Being hungover today and slipping in and out of sleep was probably not the best way to watch this. But these are the sacrifices I make in the name of the blog.
Wes Craven’s seminal A Nightmare On Elm Street came at a time in 80’s horror when slasher movies were just coming to fruition. Friday The 13th came out four years previously and was already onto its fourth film by the time this one was released. But it didn’t take long for Freddy Krueger to usurp Jason Vorhees as king of the slashers. Based in part on an incident in which Craven read about immigrants from the same village who all died in their sleep, ANOES, as the cool kids call it tapped into that moment when we’re both safe and utterly vulnerable: Sleep.
I’m sure the story is well known by now but here’s a recap. A local child killer, Freddy Krueger, is let off on a technicality but murdered by the town’s parents in a retribution killing. He’s burned alive and somehow, years later, he’s able to come back and exact his revenge on the kids of those parents.
There’s that word again. Revenge. It was something that Craven already tapped into years earlier with The Last House On The Left, and plays a major theme here. This time is the idea that the sins of the father is visited on the children and yet again the cyclical violence resumes. It’s all wrapped up in a nicely done package, but the themes are prevalent.
Craven had moved away from the Cinema-verite look of Last House and The Hills Have Eyes and instead created a very languid, precise film whose visuals are clearly thought out (The film is pretty rife with symbolism – very early on in the film during the first ‘stalking’ scene is a lamb) and are low budget enough to give it a sort of disconnected feeling, which works to the strengths of the film.
The numerous scares are handled well by Craven, and what’s more they’re genuinely imaginative. There’s the famous scene of Johnny Depp, in his film debut, being sucked into the bed and a unnatural amount of blood spurting from it like a volcano but there’s a ton of other little flourishes that work just as well. I was always partial to the scene where Nancy escapes up the stairs but starts sinking into each one, mainly because it was in a nightmare I had myself once. Though of course it could be a nightmare I had because of the film. Damn you Craven.
It’s not perfect of course.
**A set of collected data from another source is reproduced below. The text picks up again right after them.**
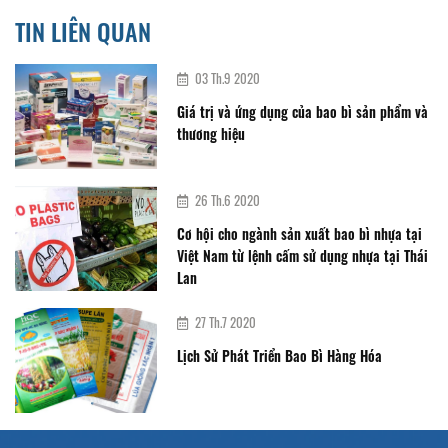
TIN LIÊN QUAN
03 Th.9 2020
Giá trị và ứng dụng của bao bì sản phẩm và
thương hiệu
26 Th.6 2020
Cơ hội cho ngành sản xuất bao bì nhựa tại
Việt Nam từ lệnh cấm sử dụng nhựa tại Thái
Lan
27 Th.7 2020
Lịch Sử Phát Triển Bao Bì Hàng Hóa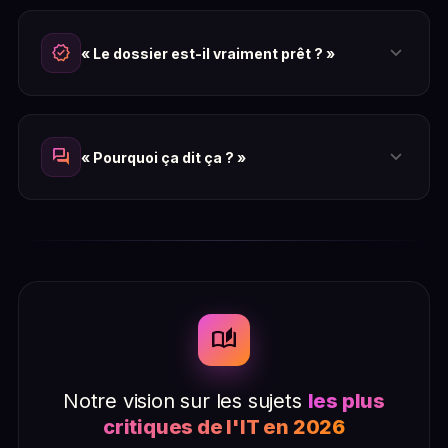
expand_more
verified
« Le dossier est-il vraiment prêt ? »
expand_more
forum
« Pourquoi ça dit ça ? »
auto_stories
Notre vision sur les sujets
les plus
critiques de l'IT en 2026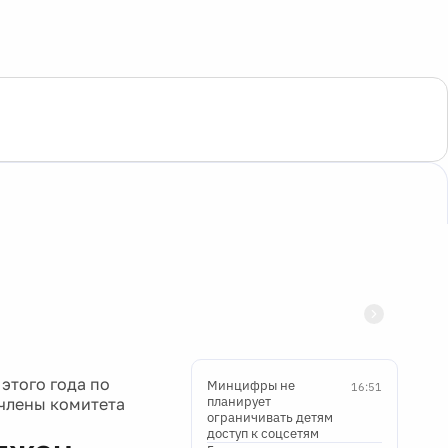
этого года по
Минцифры не
16:51
планирует
 члены комитета
ограничивать детям
доступ к соцсетям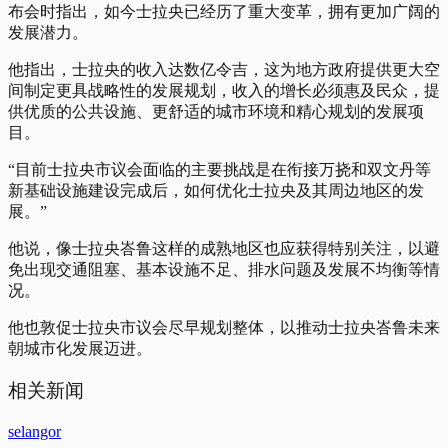
布会时指出，如今士拉央已经历了重大变革，拥有更加广阔的
发展潜力。
他指出，士拉央的收入达数亿令吉，这为地方政府提供更大空
间制定更具战略性的发展规划，收入的增长必须惠及民众，提
供优质的公共设施、更舒适的城市环境和精心规划的发展项
目。
“目前士拉央市议会面临的主要挑战是在衔接万挠和双文丹等
新基础设施建设完成后，如何优化士拉央及其周边地区的发
展。”
他说，像士拉央峇鲁这样的成熟地区也应获得特别关注，以避
免出现交通阻塞、基本设施不足、排水问题及发展不均衡等情
况。
他也敦促士拉央市议会尽早规划整体，以推动士拉央峇鲁未来
朝城市化发展迈进。
相关新闻
selangor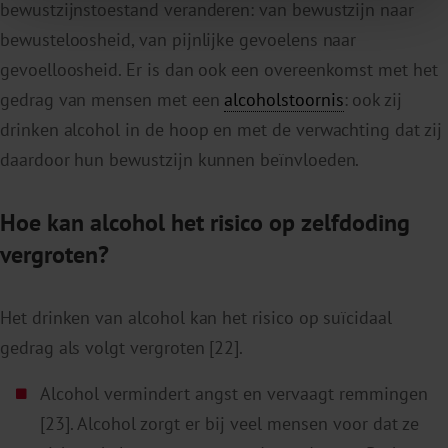
bewustzijnstoestand veranderen: van bewustzijn naar
bewusteloosheid, van pijnlijke gevoelens naar
gevoelloosheid. Er is dan ook een overeenkomst met het
gedrag van mensen met een
alcoholstoornis
: ook zij
drinken alcohol in de hoop en met de verwachting dat zij
daardoor hun bewustzijn kunnen beïnvloeden.
Hoe kan alcohol het risico op zelfdoding
vergroten?
Het drinken van alcohol kan het risico op suïcidaal
gedrag als volgt vergroten [22].
Alcohol vermindert angst en vervaagt remmingen
[23]. Alcohol zorgt er bij veel mensen voor dat ze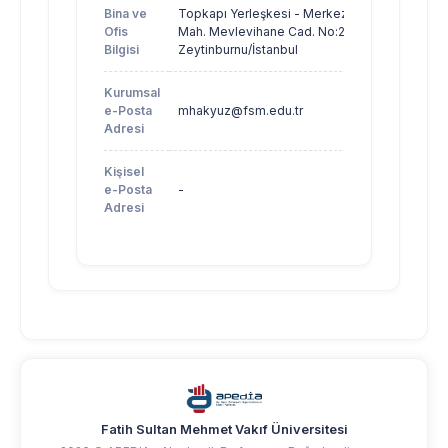
Bina ve
Topkapı Yerleşkesi - Merkezefendi
Ofis
Mah. Mevlevihane Cad. No:27
Bilgisi
Zeytinburnu/İstanbul
Kurumsal
e-Posta
mhakyuz@fsm.edu.tr
Adresi
Kişisel
e-Posta
-
Adresi
Fatih Sultan Mehmet Vakıf Üniversitesi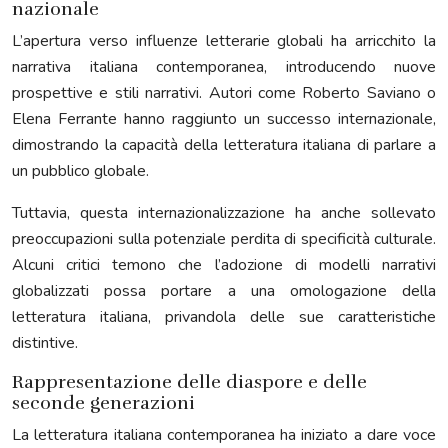
nazionale
L’apertura verso influenze letterarie globali ha arricchito la
narrativa italiana contemporanea, introducendo nuove
prospettive e stili narrativi. Autori come Roberto Saviano o
Elena Ferrante hanno raggiunto un successo internazionale,
dimostrando la capacità della letteratura italiana di parlare a
un pubblico globale.
Tuttavia, questa internazionalizzazione ha anche sollevato
preoccupazioni sulla potenziale perdita di specificità culturale.
Alcuni critici temono che l’adozione di modelli narrativi
globalizzati possa portare a una omologazione della
letteratura italiana, privandola delle sue caratteristiche
distintive.
Rappresentazione delle diaspore e delle
seconde generazioni
La letteratura italiana contemporanea ha iniziato a dare voce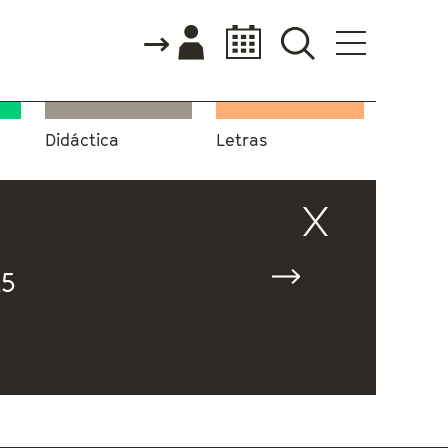
Didáctica
Letras
25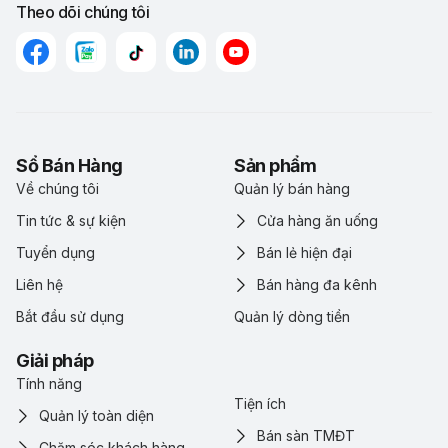
Theo dõi chúng tôi
Sổ Bán Hàng
Sản phẩm
Về chúng tôi
Quản lý bán hàng
Tin tức & sự kiện
Cửa hàng ăn uống
Tuyển dụng
Bán lẻ hiện đại
Liên hệ
Bán hàng đa kênh
Bắt đầu sử dụng
Quản lý dòng tiền
Giải pháp
Tính năng
Tiện ích
Quản lý toàn diện
Bán sàn TMĐT
Chăm sóc khách hàng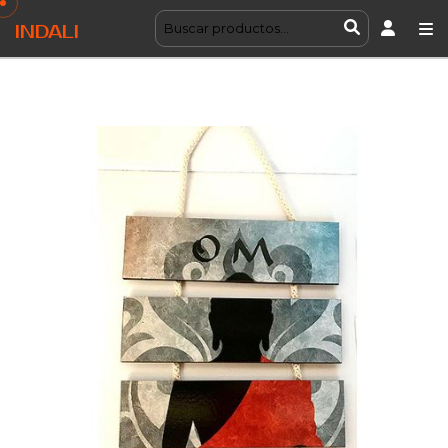
INDALI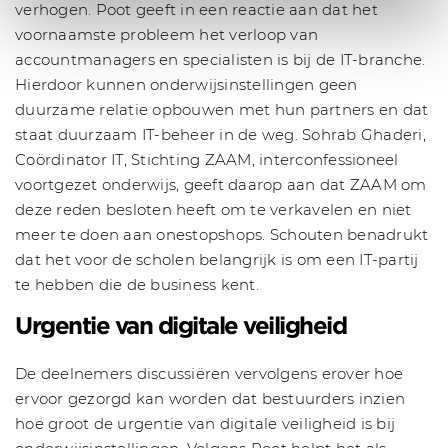
verhogen. Poot geeft in een reactie aan dat het
voornaamste probleem het verloop van
accountmanagers en specialisten is bij de IT-branche.
Hierdoor kunnen onderwijsinstellingen geen
duurzame relatie opbouwen met hun partners en dat
staat duurzaam IT-beheer in de weg. Sohrab Ghaderi,
Coördinator IT, Stichting ZAAM, interconfessioneel
voortgezet onderwijs, geeft daarop aan dat ZAAM om
deze reden besloten heeft om te verkavelen en niet
meer te doen aan onestopshops. Schouten benadrukt
dat het voor de scholen belangrijk is om een IT-partij
te hebben die de business kent.
Urgentie van digitale veiligheid
De deelnemers discussiëren vervolgens erover hoe
ervoor gezorgd kan worden dat bestuurders inzien
hoe groot de urgentie van digitale veiligheid is bij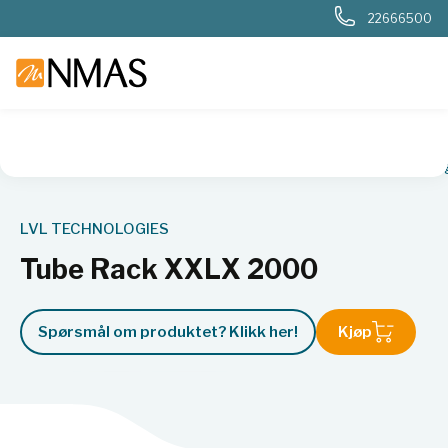
22666500
NMAS hjem
Produkter
Livsvitenskap
Biobank
2D-rør o
LVL TECHNOLOGIES
Tube Rack XXLX 2000
Spørsmål om produktet? Klikk her!
Kjøp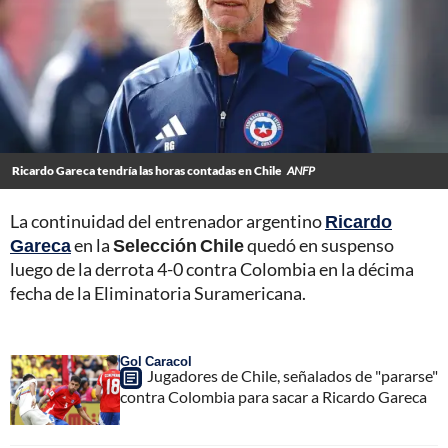
Ricardo Gareca tendría las horas contadas en Chile
ANFP
La continuidad del entrenador argentino
Ricardo
Gareca
en la
Selección Chile
quedó en suspenso
luego de la derrota 4-0 contra Colombia en la décima
fecha de la Eliminatoria Suramericana.
Gol Caracol
Jugadores de Chile, señalados de "pararse"
contra Colombia para sacar a Ricardo Gareca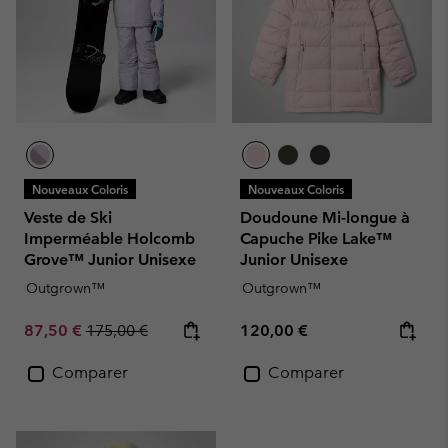
Nouveaux Coloris
Nouveaux Coloris
Veste de Ski
Doudoune Mi-longue à
Imperméable Holcomb
Capuche Pike Lake™
Grove™ Junior Unisexe
Junior Unisexe
Outgrown™
Outgrown™
Sale price:
Regular price:
Regular price:
87,50 €
175,00 €
120,00 €
Comparer
Comparer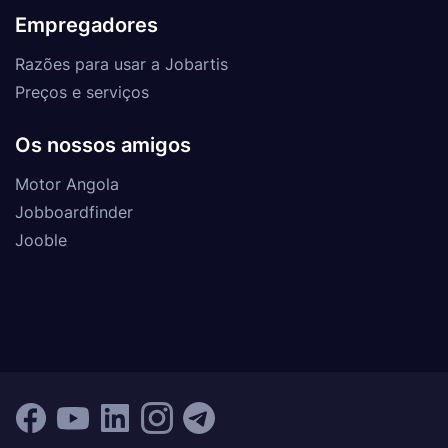
Empregadores
Razões para usar a Jobartis
Preços e serviços
Os nossos amigos
Motor Angola
Jobboardfinder
Jooble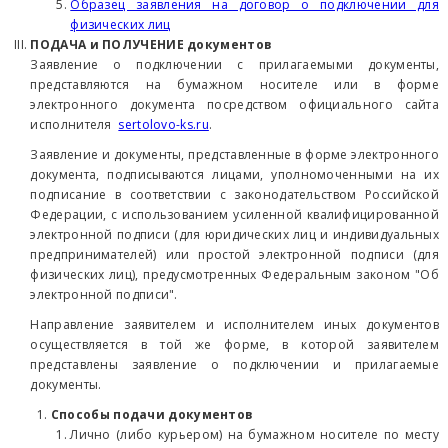
Образец заявления на договор о подключении для
физических лиц
ПОДАЧА и ПОЛУЧЕНИЕ документов
Заявление о подключении с прилагаемыми документы,
представляются на бумажном носителе или в форме
электронного документа посредством официального сайта
исполнителя
sertolovo-ks.ru
.
Заявление и документы, представленные в форме электронного
документа, подписываются лицами, уполномоченными на их
подписание в соответствии с законодательством Российской
Федерации, с использованием усиленной квалифицированной
электронной подписи (для юридических лиц и индивидуальных
предпринимателей) или простой электронной подписи (для
физических лиц), предусмотренных Федеральным законом "Об
электронной подписи".
Направление заявителем и исполнителем иных документов
осуществляется в той же форме, в которой заявителем
представлены заявление о подключении и прилагаемые
документы.
Способы подачи документов
Лично (либо курьером) на бумажном носителе по месту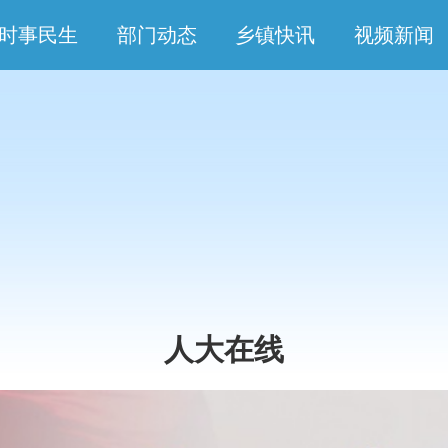
时事民生
部门动态
乡镇快讯
视频新闻
人大在线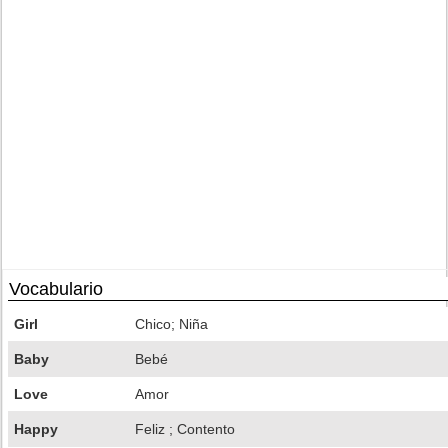
Vocabulario
Girl
Chico; Niña
Baby
Bebé
Love
Amor
Happy
Feliz ; Contento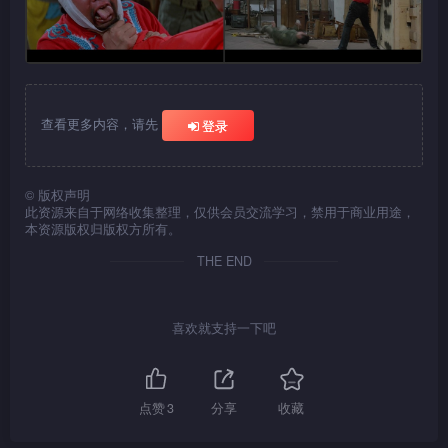
查看更多内容，请先
登录
©
版权声明
此资源来自于网络收集整理，仅供会员交流学习，禁用于商业用途，
本资源版权归版权方所有。
THE END
喜欢就支持一下吧
点赞
3
分享
收藏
Sadly the symbolism that Craven employs early on (There’s a lot of catholicism there) is pretty much left by the wayside soon after, and some of the performances are…less than good. Still, it’s interesting to see Depp play a normal person instead of a oddly voiced caricature, and it’s probably telling that he looks ill at ease the whole time.
There are bright spots though. Acting stalwart John Saxon is always reliable, hairpiece and all, and of course there’s Robert Englund as Kruger. Separated from the jokey Freddy of later years, England still manages to deliver in the role. He’s a positively nasty character and, in another new at the time, he’s a killer who is very much present on screen a lot of the time. He has some one-liners, but they’re often delivered in a more derisory tone in what’s more of a dour performance. It’s perhaps telling of his skills as an actor that he was able to tap into this well again, after playing Freddy as a joke for so long, for Wes Craven’s A New Nightmare (That’s the full title).
Sadly it’s all downhill from here on out for the Krugster. Part 2 in the series is genuinely interesting as a piece of gay cinema (Seriously) and wisely keeps Kruger in the background for a lot of the film. Part 3, widely considered by some to be the best, straddles that line between the seriousness of the previous entries and the silliness of the later ones. Once you get to Part 4 and Freddy’s magical resurrection by urinating dog then all bets are off. The fact that they made kids toys of the character says all you need to know about where the franchise ended up.